- **TASK DESCRIPTION**
Please filter the data down to the lines that include the word "http" and copy them.
(ENTRIES SUPPLIED)
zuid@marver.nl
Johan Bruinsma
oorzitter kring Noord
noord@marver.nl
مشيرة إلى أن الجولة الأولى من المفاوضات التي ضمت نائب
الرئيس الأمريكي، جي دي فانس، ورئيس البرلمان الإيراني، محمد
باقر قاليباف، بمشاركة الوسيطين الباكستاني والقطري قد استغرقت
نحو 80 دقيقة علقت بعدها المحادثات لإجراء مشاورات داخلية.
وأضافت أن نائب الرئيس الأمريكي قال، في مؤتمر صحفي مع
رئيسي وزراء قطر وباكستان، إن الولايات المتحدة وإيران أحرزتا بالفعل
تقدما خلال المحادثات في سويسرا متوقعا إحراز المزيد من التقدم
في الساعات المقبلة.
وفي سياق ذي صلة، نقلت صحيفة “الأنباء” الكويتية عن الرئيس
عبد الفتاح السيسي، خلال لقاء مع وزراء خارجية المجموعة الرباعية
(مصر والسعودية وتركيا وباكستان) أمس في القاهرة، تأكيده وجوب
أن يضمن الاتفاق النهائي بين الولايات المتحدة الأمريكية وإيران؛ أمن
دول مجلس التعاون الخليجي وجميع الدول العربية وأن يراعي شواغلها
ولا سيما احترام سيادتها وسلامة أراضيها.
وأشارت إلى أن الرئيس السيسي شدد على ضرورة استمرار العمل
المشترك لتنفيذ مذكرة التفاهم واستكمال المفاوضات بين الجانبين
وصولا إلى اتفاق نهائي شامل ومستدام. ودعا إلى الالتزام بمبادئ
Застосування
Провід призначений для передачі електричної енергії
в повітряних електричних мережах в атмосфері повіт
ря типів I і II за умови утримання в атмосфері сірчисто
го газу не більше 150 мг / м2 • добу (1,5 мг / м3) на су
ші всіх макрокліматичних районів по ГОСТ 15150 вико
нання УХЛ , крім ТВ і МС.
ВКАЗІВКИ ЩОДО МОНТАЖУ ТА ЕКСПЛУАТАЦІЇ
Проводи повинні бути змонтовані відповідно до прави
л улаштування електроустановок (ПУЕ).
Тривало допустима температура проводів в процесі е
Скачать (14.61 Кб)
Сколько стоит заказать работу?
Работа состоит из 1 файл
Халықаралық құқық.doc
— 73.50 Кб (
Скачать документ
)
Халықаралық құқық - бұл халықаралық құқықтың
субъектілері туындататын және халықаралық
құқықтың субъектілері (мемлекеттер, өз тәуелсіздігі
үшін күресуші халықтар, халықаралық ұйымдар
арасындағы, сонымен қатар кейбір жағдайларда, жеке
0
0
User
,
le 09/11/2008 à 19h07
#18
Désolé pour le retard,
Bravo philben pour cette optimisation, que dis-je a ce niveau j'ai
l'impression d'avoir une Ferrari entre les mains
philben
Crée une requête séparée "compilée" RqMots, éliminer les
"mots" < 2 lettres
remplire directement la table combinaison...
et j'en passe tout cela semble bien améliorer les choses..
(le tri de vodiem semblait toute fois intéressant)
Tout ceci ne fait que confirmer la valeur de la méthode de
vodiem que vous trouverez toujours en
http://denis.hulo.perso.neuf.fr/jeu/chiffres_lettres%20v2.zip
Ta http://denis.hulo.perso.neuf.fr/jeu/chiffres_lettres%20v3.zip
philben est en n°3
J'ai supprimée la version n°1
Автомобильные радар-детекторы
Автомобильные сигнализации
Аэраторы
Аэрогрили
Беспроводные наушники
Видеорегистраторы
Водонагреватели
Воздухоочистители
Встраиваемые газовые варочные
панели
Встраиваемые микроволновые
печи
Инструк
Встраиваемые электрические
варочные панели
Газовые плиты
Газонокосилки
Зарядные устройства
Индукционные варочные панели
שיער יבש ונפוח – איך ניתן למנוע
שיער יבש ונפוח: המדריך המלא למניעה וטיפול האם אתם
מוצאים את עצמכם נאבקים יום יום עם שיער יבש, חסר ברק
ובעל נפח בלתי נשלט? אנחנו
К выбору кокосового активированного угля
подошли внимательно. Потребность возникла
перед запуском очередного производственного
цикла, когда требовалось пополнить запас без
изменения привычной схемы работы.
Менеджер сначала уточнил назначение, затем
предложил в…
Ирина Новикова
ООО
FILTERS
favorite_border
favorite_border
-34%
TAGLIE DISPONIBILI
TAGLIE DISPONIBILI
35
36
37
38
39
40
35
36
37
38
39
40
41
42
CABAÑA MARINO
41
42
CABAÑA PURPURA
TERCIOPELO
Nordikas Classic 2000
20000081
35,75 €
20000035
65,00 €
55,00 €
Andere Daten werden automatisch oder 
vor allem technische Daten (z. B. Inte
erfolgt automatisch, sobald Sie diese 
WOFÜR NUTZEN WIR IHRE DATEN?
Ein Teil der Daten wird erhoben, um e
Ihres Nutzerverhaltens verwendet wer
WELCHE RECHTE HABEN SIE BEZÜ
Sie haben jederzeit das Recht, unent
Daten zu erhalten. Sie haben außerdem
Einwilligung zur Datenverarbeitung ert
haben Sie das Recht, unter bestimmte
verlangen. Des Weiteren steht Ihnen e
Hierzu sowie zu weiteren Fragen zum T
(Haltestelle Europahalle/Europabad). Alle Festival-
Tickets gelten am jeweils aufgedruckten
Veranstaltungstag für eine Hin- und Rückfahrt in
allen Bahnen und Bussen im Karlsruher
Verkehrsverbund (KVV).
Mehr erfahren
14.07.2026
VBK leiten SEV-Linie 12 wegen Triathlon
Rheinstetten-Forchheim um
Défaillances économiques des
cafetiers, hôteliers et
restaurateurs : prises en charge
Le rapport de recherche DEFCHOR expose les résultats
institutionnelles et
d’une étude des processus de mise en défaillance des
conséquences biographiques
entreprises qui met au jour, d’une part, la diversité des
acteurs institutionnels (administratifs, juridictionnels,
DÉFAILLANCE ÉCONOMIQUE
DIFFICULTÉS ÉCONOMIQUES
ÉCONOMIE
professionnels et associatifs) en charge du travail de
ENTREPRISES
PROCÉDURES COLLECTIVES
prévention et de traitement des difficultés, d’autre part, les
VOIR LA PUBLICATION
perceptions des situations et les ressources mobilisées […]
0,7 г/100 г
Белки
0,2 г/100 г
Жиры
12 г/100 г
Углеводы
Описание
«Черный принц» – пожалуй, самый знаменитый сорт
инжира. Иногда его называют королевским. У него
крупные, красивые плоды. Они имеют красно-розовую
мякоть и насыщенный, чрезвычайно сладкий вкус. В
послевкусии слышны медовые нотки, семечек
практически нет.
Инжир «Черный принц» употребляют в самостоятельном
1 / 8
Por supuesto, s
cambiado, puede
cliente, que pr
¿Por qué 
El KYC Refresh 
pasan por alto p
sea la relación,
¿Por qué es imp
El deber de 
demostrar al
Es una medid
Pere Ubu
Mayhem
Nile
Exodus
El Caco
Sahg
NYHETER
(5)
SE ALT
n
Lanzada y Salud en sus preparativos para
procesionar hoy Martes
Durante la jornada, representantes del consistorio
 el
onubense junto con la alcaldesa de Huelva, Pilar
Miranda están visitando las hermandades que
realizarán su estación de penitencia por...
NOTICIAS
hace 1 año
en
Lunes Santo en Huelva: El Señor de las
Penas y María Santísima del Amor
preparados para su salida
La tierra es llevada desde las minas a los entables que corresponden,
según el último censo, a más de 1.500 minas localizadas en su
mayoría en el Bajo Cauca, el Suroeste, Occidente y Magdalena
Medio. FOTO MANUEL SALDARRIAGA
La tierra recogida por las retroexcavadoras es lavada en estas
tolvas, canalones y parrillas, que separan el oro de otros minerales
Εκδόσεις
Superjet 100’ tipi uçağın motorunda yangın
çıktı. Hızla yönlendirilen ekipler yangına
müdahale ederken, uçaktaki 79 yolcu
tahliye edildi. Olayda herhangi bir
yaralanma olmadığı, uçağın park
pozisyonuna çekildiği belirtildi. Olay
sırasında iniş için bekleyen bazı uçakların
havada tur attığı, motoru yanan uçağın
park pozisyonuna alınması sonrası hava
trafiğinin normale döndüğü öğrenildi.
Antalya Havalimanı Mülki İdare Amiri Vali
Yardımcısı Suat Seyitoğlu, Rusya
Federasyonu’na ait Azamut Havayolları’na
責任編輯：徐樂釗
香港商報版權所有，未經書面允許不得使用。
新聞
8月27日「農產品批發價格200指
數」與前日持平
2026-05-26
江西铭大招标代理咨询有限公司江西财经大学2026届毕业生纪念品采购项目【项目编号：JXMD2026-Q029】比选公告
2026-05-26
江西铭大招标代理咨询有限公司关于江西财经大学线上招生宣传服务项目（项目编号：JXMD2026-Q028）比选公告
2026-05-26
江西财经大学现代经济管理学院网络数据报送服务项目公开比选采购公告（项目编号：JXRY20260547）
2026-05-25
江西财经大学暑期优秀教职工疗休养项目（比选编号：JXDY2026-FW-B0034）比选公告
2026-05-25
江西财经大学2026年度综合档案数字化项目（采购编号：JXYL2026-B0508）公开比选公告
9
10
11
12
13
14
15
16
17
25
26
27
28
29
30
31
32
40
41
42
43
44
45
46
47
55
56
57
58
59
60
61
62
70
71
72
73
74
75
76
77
(End ENTRIES SUPPLIED)
- **TASK SOLUTION**
http://denis.hulo.perso.neuf.fr/jeu/chiffres_lettres%20v2.zip
Ta http://denis.hulo.perso.neuf.fr/jeu/chiffres_lettres%20v3.zip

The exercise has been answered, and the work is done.